Blas deinen Atem wieder in meine Lungen,
ström meine Seele wieder voll.

Amen

Du bist ein Gott, der mich sieht. So sagt Hagar, als sie in der Wüste, in größter Verzweiflung Gott begegnet. Du bist ein Gott, der mich sieht.

Neie Lieder 130 Du siehst mich

Zur heutigen Predigt über Römer 7, 14 ff gehört ein Lied aus der Reformationszeit von Martin Luther. Wir singen die ersten drei Strophen.

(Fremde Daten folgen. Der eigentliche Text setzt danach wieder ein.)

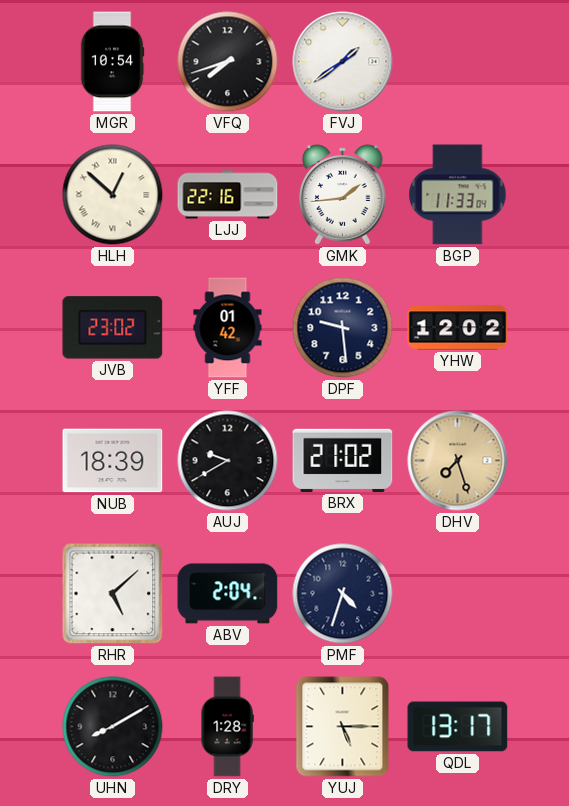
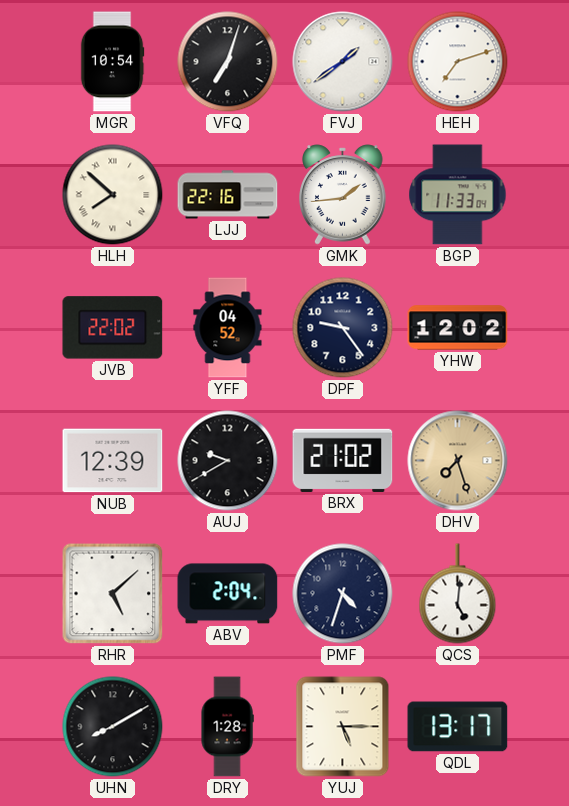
VFQ: 7:42 -> 7:03
HEH: none -> 7:12
HLH: 12:52 -> 7:52
JVB: 23:02 -> 22:02
YFF: 01:42 -> 04:52
DPF: 9:29 -> 9:24
NUB: 18:39 -> 12:39
QCS: none -> 5:01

341,1-3 Nun freut euch lieben Christengmein

Freut euch! Lasst uns springen und tanzen!
Lasst uns singen von dem, was Gott an uns gewendet hat! Aber dann erzählt Luthers Lied so drastisch von Teufel, Sünde und Hölle, dass ich stocke. Ist das nicht finsteres Mittelalter?
Mensch Martin, wer glaubt das heute noch?
Wir reden heute nicht vom Teufel, und doch sind verteufelt böse Mächte in der Welt. Tag für Tag hören wir davon – es ist zu Verzweifeln – viele schalten aus, wenn Nachrichten kommen.
„Ich fiel auch immer tiefer drein – die Sünd hat mich besessen.“ Wie auf einer steilen schiefen Ebene rutscht der Mensch weg von Gott.
Das Böse in der Welt, das Verderben und auch die Angst ist leider nicht finsteres Mittelalter.
Wir erfahren es um uns und in uns.
Wir sind darin verstrickt.
Und es ist ein Widerspruch gegen Gott – Sünde.
Paulus spürt den Widerspruch gegen Gott.
Auch er spricht davon, dass die Sünde ihn zur Verzweiflung treibt, und auch er kann fröhlich über Gott jubeln: Gott sei Dank, der uns durch Jesus gerettet hat. Hören wir, wie Paulus schreibt:

Wir wissen ja: Das Gesetz ist vom Geist Gottes bestimmt. Ich dagegen bin als Mensch ganz von meiner menschlichen Natur bestimmt. Ich bin mit Haut und Haaren an die Sünde verkauft. Ja, wie ich handle, ist mir unbegreiflich. Denn ich tue nicht das, was ich eigentlich will. Sondern ich tue das, was ich verabscheue. Ich tue also das, was ich eigentlich nicht will. Das beweist: Ich stimme dem Gesetz innerlich zu und erkenne an, dass es recht hat. Aber dann bin nicht mehr ich es, der so handelt. Es handelt vielmehr die Sünde, die in mir wohnt. Ich weiß: So wie ich von Natur aus bin, wohnt in mir nichts Gutes. Der Wille zum Guten ist bei mir zwar vorhanden, aber nicht die Fähigkeit, es zu tun. Ich tue nicht das, was ich eigentlich will – das Gute. Sondern ich tue das, was ich nicht will – das Böse. Ich tue also das, was ich nicht will. Das bedeutet: Ich bin nicht mehr der Handelnde. Es ist vielmehr die Sünde, die in mir wohnt. Ich entdecke also bei mir folgende Gesetzmäßigkeit: Obwohl ich das Gute tun will, bringe ich nur Böses zustande. Meiner innersten Überzeugung nach stimme ich dem Gesetz Gottes mit Freude zu. Aber in meinen Gliedern nehme ich ein anderes Gesetz wahr. Es liegt im Streit mit dem Gesetz, dem ich mit meinem Verstand zustimme. Und dieses Gesetz macht mich zu seinem Gefangenen. Es ist das Gesetz der Sünde, das in meinen Gliedern steckt. Ich unglücklicher Mensch! Mein ganzes Dasein ist dem Tod verfallen. Kann mich denn niemand davon befreien? Doch! Und dafür sei Gott Dank durch Jesus Christus, unseren Herrn!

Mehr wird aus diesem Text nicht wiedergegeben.